Öyleyse konunun esasına gelelim; geçtiğimiz yıllarda laiklik mücadelesine öncülük yapan, eğitim alanındaki gericileşmeye karşı planlı ve eylemli bir duruş sergileyen, 20 Kasım 2016'da olduğu gibi solun birleşik eylemini örgütleyen veya 2017 Referandumu'nda Hayır ve Ötesi ile yaptığı gibi halkın demokratik haklarının koruyuculuğunu ve takipçiliğini kotarmış olan HAZİRAN, geçmişi çok uzun olmayan lakin bugün itibariyle aşılması zorunlu olan bir tıkanıklık ve hem halk hem de sol hareket nezdinde itibar kaybı yaşamaktadır.
Şunu mutlaka ekleyelim; söz konusu edilen Haziran Hareketi'nin kendi bileşenleri arasında varolan kimi farklılıklar değildir. İyi niyetten arındırılmış, politik olmayan ve olumlu biçimde aşılamayacak hiçbir tartışmamız yok. Üstelik bize göre, elimizdeki deneyim ve şu ana kadar diri tutulan mücadele ortaklığı kendimizi yenileyebileceğimizin güvencesini de sağlıyor.
Ancak, HAZİRAN'ın yukarıda bahsettiğimiz ve Haziran varlığının alameti farikası sayılacak; yani halk kesimlerini güçlü meclisler aracılığıyla mücadelenin parçası haline getirmek ve sosyalist hareketin öncüsü haline gelmek görevlerinin şu ana kadar başarılıp başarılamadığı, HAZİRAN'ın “inandırıcılık” ve “birleştiricilik” özelliklerinin zaafa uğraması ve bundan sonrası için bu devrimci iddianın nasıl hayata geçirilebileceği gibi başlıklar, üzerinden atlanmayacak öneme haiz.
*****
Biraz daha açalım; Türkiye açısından önemi ve dönüştürücü niteliği tartışmasız olan 24 Haziran 2018 seçimlerine giden süreç, Haziran Hareketi açısından da “genel siyasal duruma müdahale etmek”, “halkı mücadelenin parçası kılmak” ve “sol adına alternatif oluşturmak” ölçütleri söz konusu olduğunda bir turnusol işlevi gördü.
Özetle;
- 2018 yılı Şubat ve Mart aylarıydı ve henüz erken seçim kararı alınmamıştı.

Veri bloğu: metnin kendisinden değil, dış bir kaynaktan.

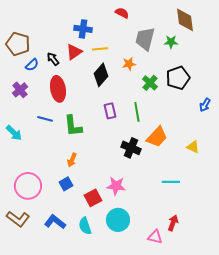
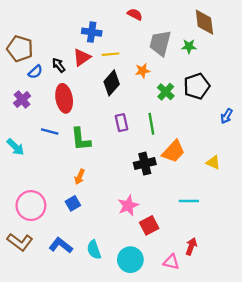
black cross: (131, 148) -> (145, 164), turned -36
pink star: (116, 186) -> (128, 206), turned -30
red square: (93, 198) -> (149, 225), moved
cyan circle: (118, 220) -> (130, 260), moved

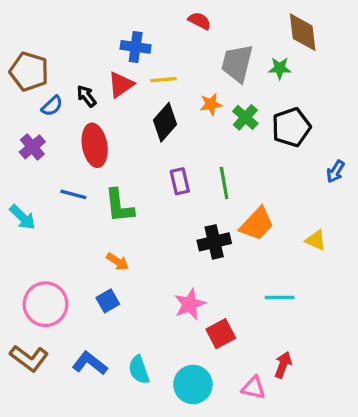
green cross: (166, 92) -> (245, 117), moved
orange arrow: (80, 177) -> (118, 262), turned -80

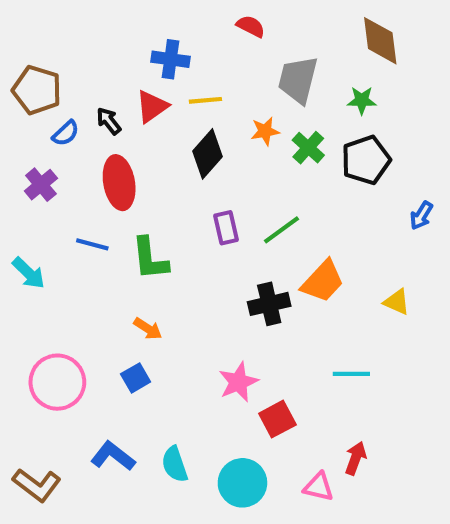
green star: (280, 68) -> (362, 100), moved
green line: (224, 183) -> (282, 230), turned 64
brown L-shape: (29, 358) -> (37, 485), moved

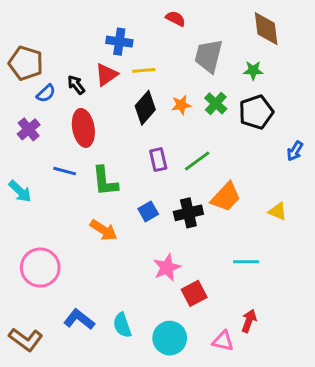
orange star: (265, 131) -> (181, 105), moved
orange arrow: (148, 329) -> (104, 230), size x1.4
blue square: (136, 378) -> (148, 211), moved

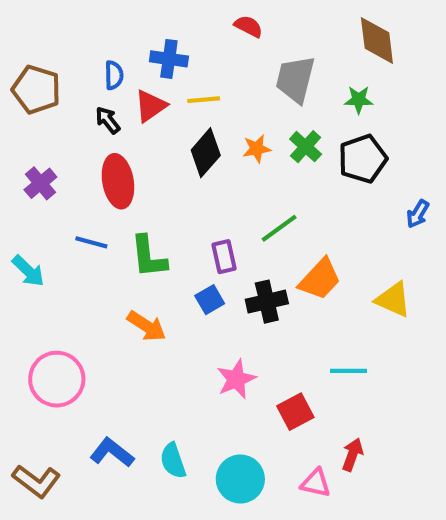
blue semicircle: (46, 93) -> (114, 75), moved, turned -48
purple rectangle: (158, 160) -> (224, 257), moved
yellow triangle: (278, 211) -> (393, 300), size x1.4
red square: (194, 293) -> (295, 412), moved

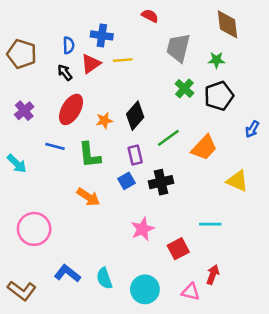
orange star: (257, 149) -> (104, 121), moved
black diamond: (206, 153) -> (135, 116), moved
red ellipse: (118, 181) -> (71, 109), turned 40
orange trapezoid: (320, 279) -> (204, 148), moved

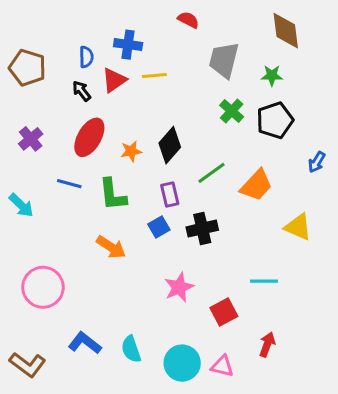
pink triangle: (191, 292) -> (222, 366), moved

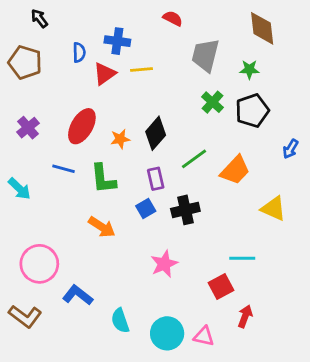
black arrow: (82, 91) -> (39, 18), moved
red square: (224, 312) -> (221, 287), moved
blue L-shape: (85, 343) -> (78, 295), moved
brown L-shape: (28, 365) -> (25, 316), moved

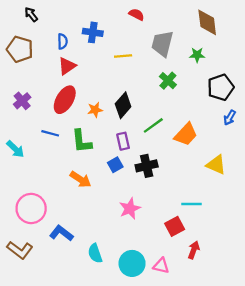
yellow line: (142, 69) -> (123, 56), moved
red triangle: (105, 74) -> (67, 66), moved
black pentagon: (252, 111) -> (221, 87), moved

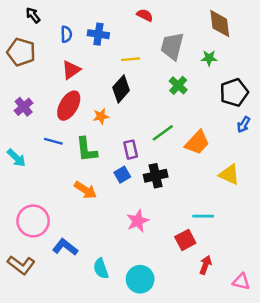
blue semicircle: (62, 41) -> (66, 34), moved
black diamond: (123, 105) -> (121, 89), moved
pink triangle: (161, 266) -> (241, 282), moved

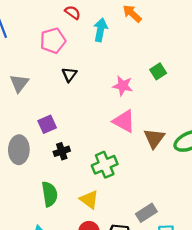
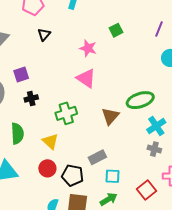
green square: (158, 71) -> (116, 30), moved
brown triangle: (154, 138) -> (110, 116), moved

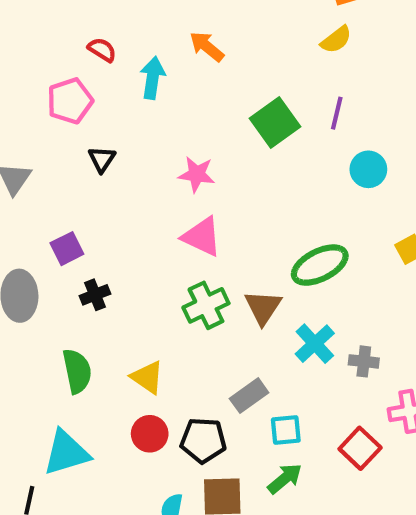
green square: (116, 30) -> (275, 122), moved, size x1.6
green cross: (66, 113) -> (206, 305), moved
cyan cross: (156, 126) -> (315, 344), moved

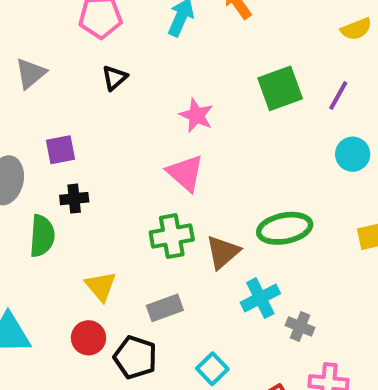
green semicircle: (77, 371) -> (42, 236), moved
gray rectangle: (249, 396) -> (165, 308), moved
cyan square: (286, 430) -> (212, 369), turned 36

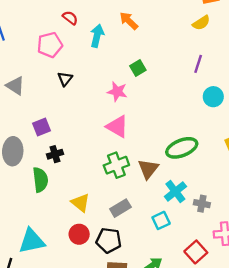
gray triangle: (31, 73) -> (15, 86), turned -36
green square: (280, 88) -> (138, 68), moved, size x0.6
cyan square: (212, 369) -> (161, 220), moved, turned 30

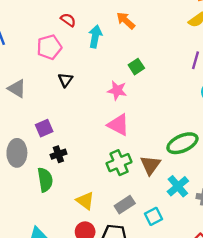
cyan square: (161, 220) -> (154, 216), moved

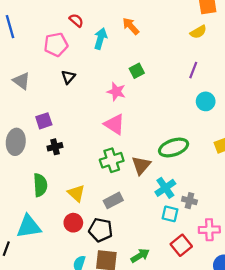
green semicircle: (45, 180) -> (40, 185), moved
cyan square: (154, 216) -> (170, 214), moved, turned 35

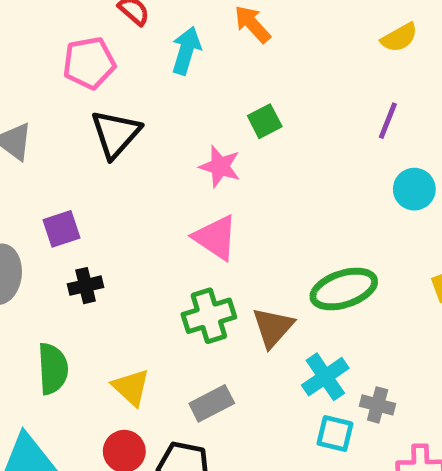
black triangle: (68, 77) -> (116, 134), size x1.6

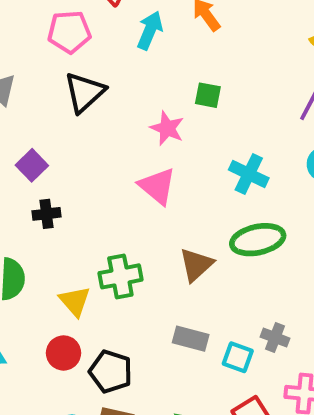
green square: (265, 121) -> (208, 95), turned 32
purple square: (62, 229) -> (32, 165), turned -32
green cross: (209, 316) -> (120, 276), moved
cyan cross: (325, 377) -> (249, 174), moved, turned -36
gray rectangle: (212, 403) -> (191, 339), moved, turned 36

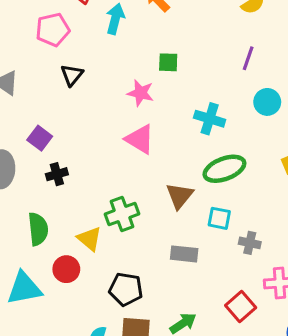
black triangle: (85, 92) -> (72, 75), size x0.7
red circle: (64, 353) -> (66, 269), moved
cyan square: (238, 357) -> (219, 218), moved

- HAZİRAN, Türkiye sosyalist hareketinin çok sayıda öncü örgütü ve birçok aydınına toplantı çağrısı yaptı.
- “OHAL'e karşı ortak mücadele”, “seçim güvenliği ve adaletini sağlamak” ve “Cumhurbaşkanlığı seçimlerinde ortak sosyalist aday belirlemek” olarak özetlenebilecek 3 temel ve kapsayıcı başlıkta yürütülen tartışmalardan ne yazık ki bir sonuç alınamadı. (Solumuzun bu derece ortaklaştırıcı gündemlerde dahi bir birliktelik sağlayamaması deyim yerindeyse “şapkayı önüne koyduran” bir duruma işaret ediyor.)
- Toplantılara katılan temsilciler, kısmen farklı yaklaşımlar sergilemekle birlikte, bir bütün olarak HAZİRAN'la birlikte sürece öncülük edilebileceğine ve -ayrıca- solun birliktelik sağlayabileceğine dair net bir tutum ve inanca sahip değillerdi.
- Sonrasında erken seçim kararının alınmasıyla birlikte sıkıştırılmış günler yaşandı ve nihayetinde diğer başlıklarda tekil ve sınırlı girişimler olsa da, ortak sosyalist aday belirleme başarısı sadece Haziran Hareketi'nce değil, herhangi bir sosyalist örgüt tarafından da gösterilemedi.
*****
Tüm bu yaşananların ve seçimin de ardından şunu söyleyebiliyoruz: Örgütlü hareket kabiliyeti, karar mekanizmaları, iç hukuku, kolektif işleyiş anlayışı belli açılardan tartışılmaya ve yenilenmeye ihtiyaç duyan HAZİRAN'ın, sosyalist hareketin diğer bölmeleri ile kurduğu iletişim ve sahip olduğu inandırıcılık, kritik siyasal süreçlerde alternatif oluşturma sorumluluğu ve halk kesimlerini meclisler aracılığıyla mücadeleye katma yetisi de zayıflamış ve yenilenmeye ihtiyaç duyar hale gelmiştir.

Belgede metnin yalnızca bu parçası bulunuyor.